Alston’s echo from the lost decade

Any one who wants to understand why Australia’s telecommunications have been stuck in the 20th century while the rest of the world has leapt ahead need only read the Former Howard Government Communications and IT minister Richard Alston’s hilarious contribution in The Australian today.

He has entered the public discussion about the NBN in time to remind us all that for him and the government he was part of, communications policy was only ever about Telstra.

Why was it so?

One of the many significant acts of sabotage on Australia’s prospects for a future proof network during the crucial growth years of the last decade was the Howard Government’s obsession with grabbing the cash from the privatisation of Telstra.

Nothing else mattered.  The raft of disconnected, visionless grants programs only served to buy the crucial senate votes needed to pass the privatisation legislation.

Each time a new privatisation bill was brought forward, they came up with a new set of cynical, piecemeal grants designed to buy off interest groups.

As evidence mounted that competition in the industry was suffocating because of weak policy, Alston parroted whatever line he was fed by Telstra to pretend it was otherwise.  As Australian slid further and further down the international broadband league tables, Alston infamously declared that Australians didn’t want broadband because it was all about porn and gaming. Why? Because it was in Telstra’s interests that Australians continued to buy old technology services at higher prices.
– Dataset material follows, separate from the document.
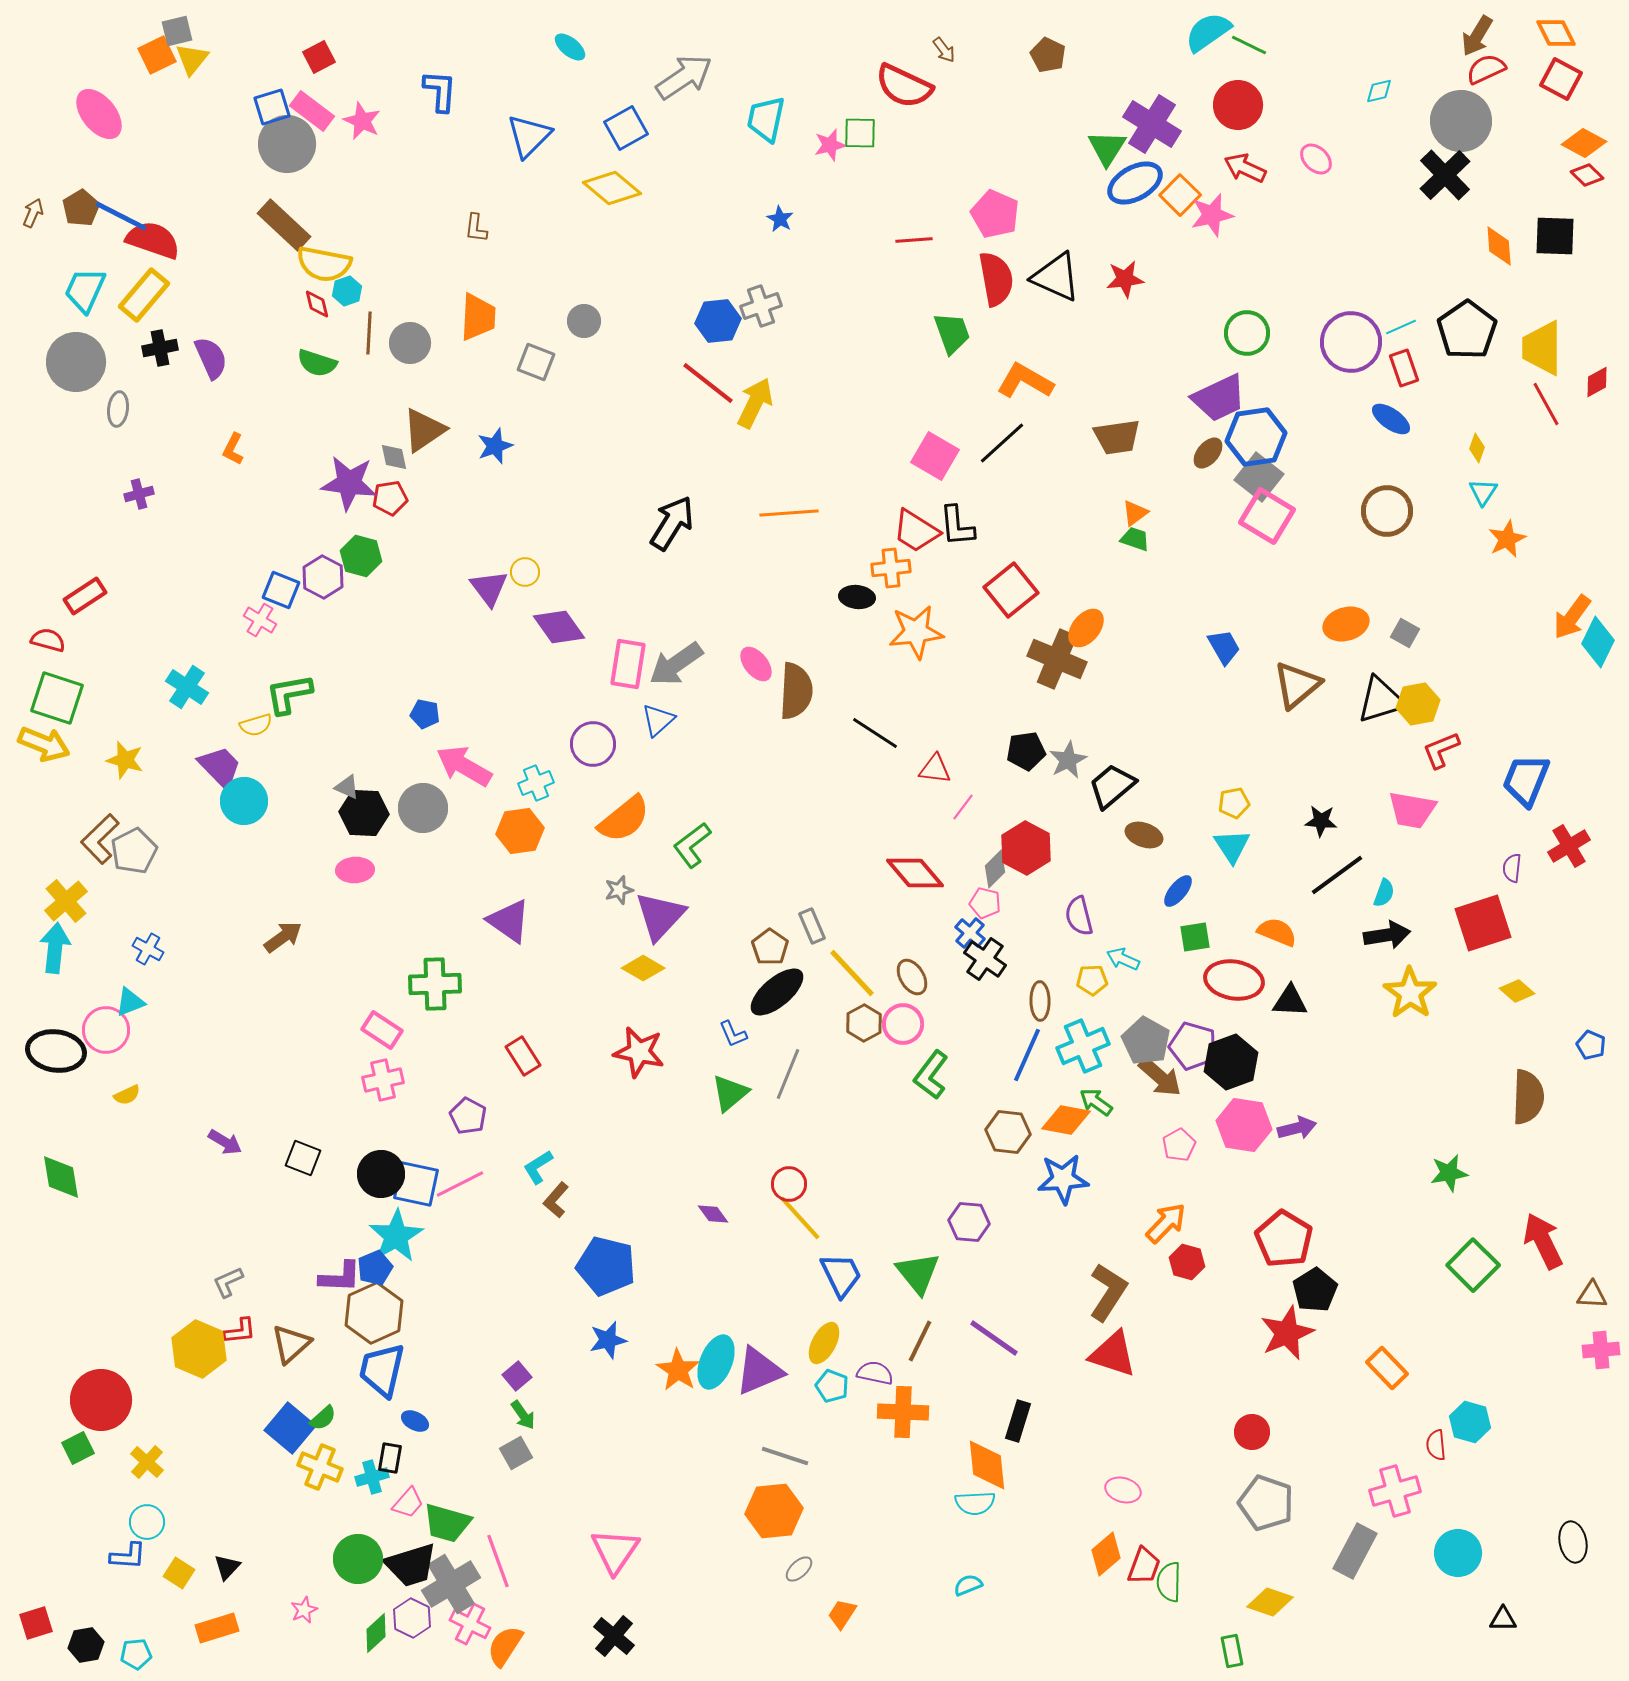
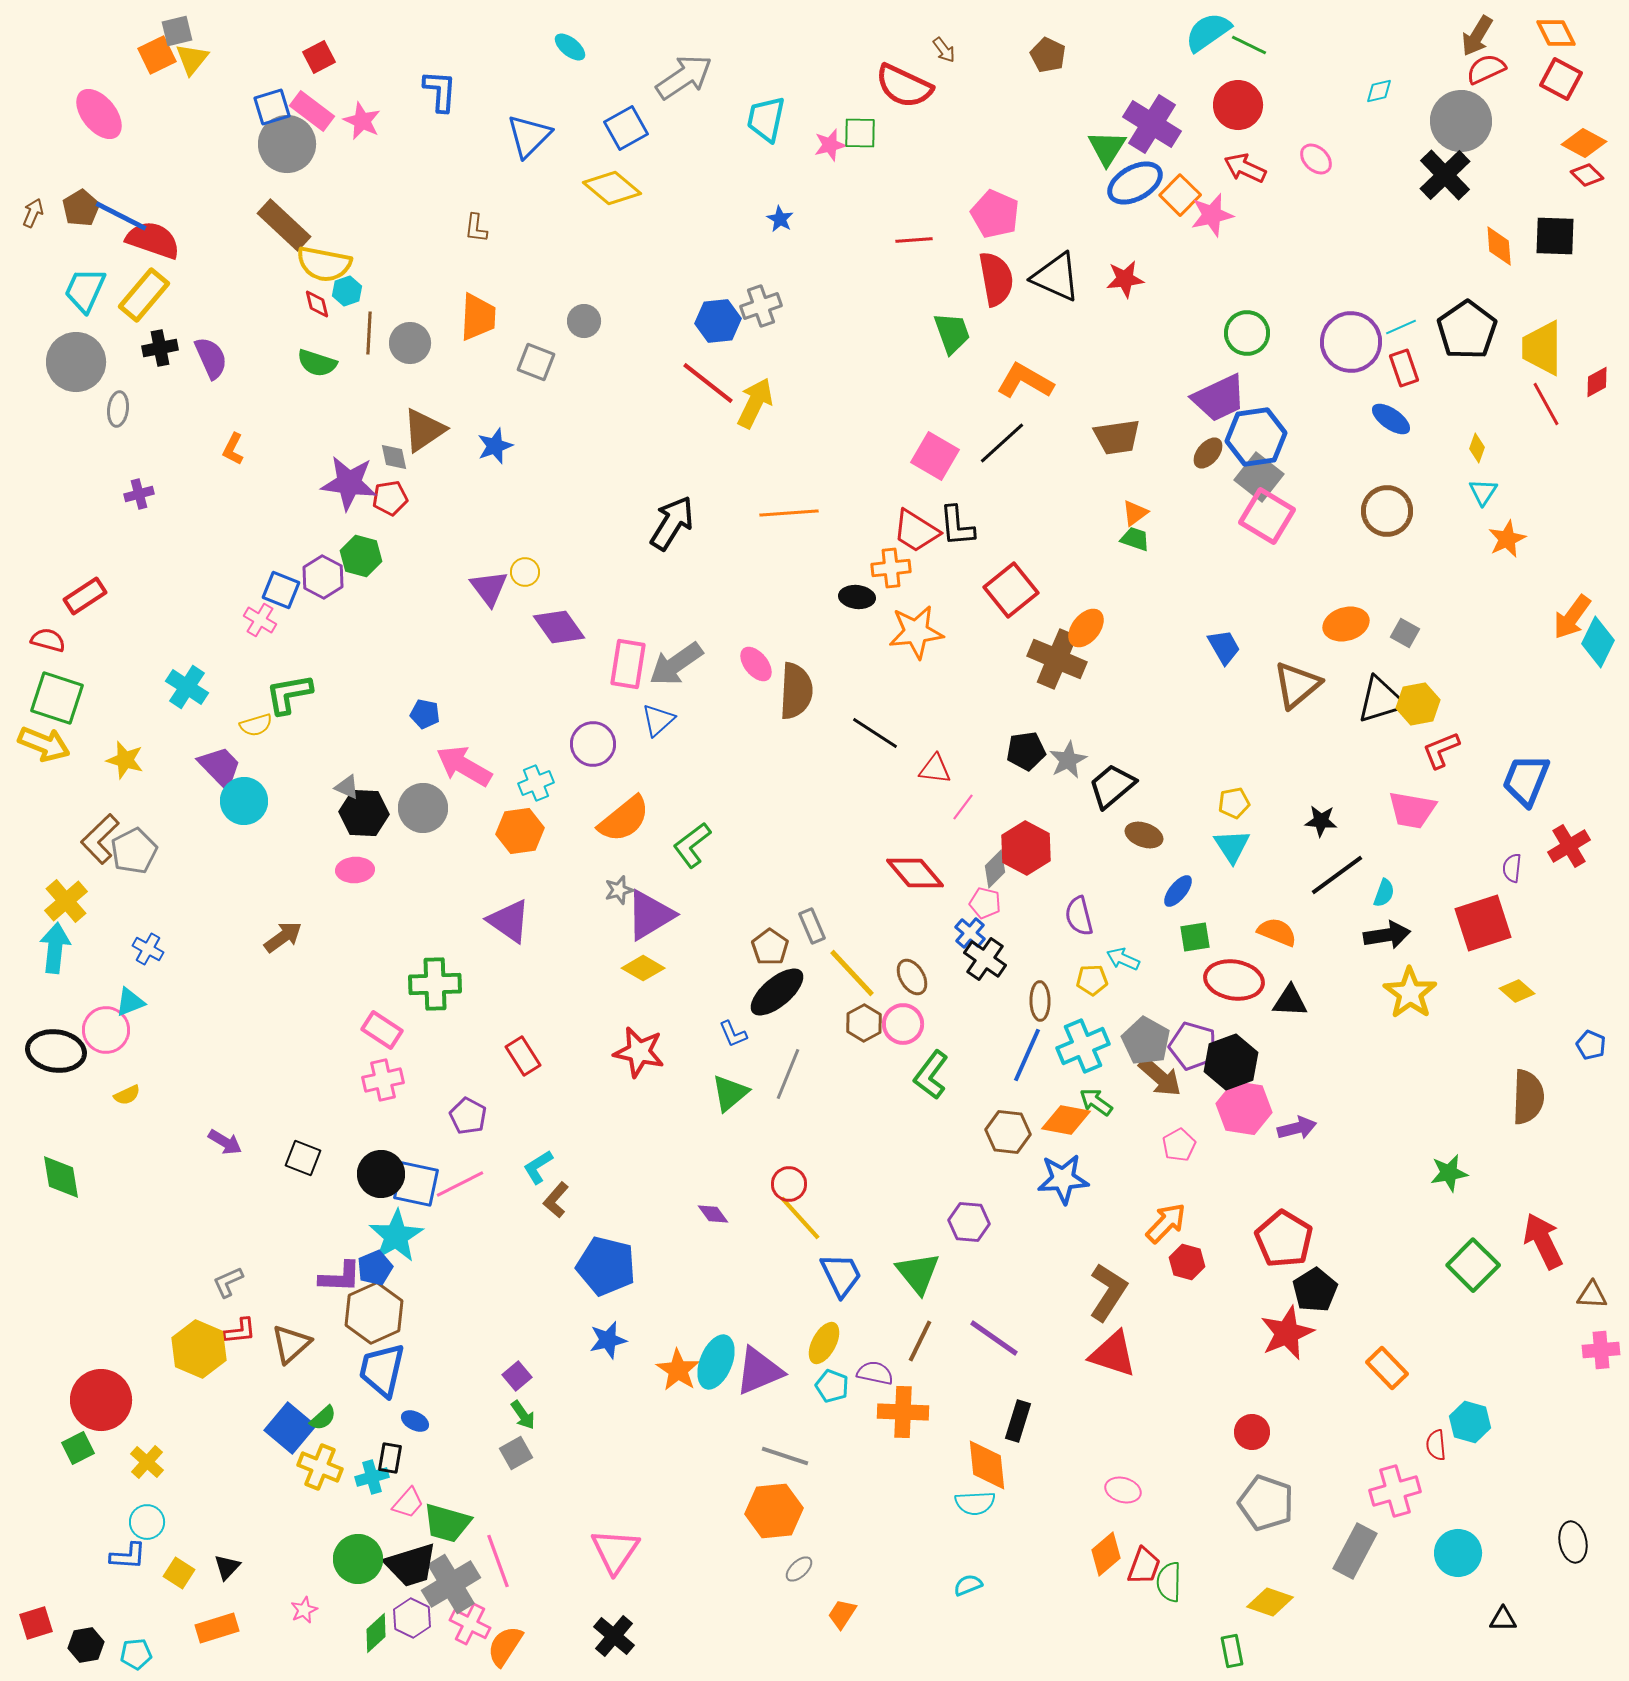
purple triangle at (660, 916): moved 10 px left, 1 px up; rotated 16 degrees clockwise
pink hexagon at (1244, 1125): moved 17 px up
Telstra has reaped billions of profit through the decade where it relied on a tame government to do anything it asked. It was a mutual back scratch: Higher profits for Telstra equalled higher privatisation returns for Howard.  The other part of the equation that was never discussed of course was that this was all financed by ordinary Australians paying inflated prices for poor services.

I know because as shadow minister for IT, I heard those complaints from people suffering with broadband blocking pair gain systems in their networks.  In Senate inquiry after inquiry I heard how poorly Australia was doing compared to the rest of the world.

So I can only smile wryly as Alston climbs out of his political grave today to once more sing Telstra’s song.  The substance of the piece,  despite his token line about consumer access and low prices, demonstrates he is still completely captive of Telstra and that it still completely escapes him that the nbn is about essential infrastucture for Australian citizens by building an industry, not subsidising a lazy monopolist.

It is probably too much to ask that one day he realises just how disgraceful and damaging the Howard Government’s lost decade truly was.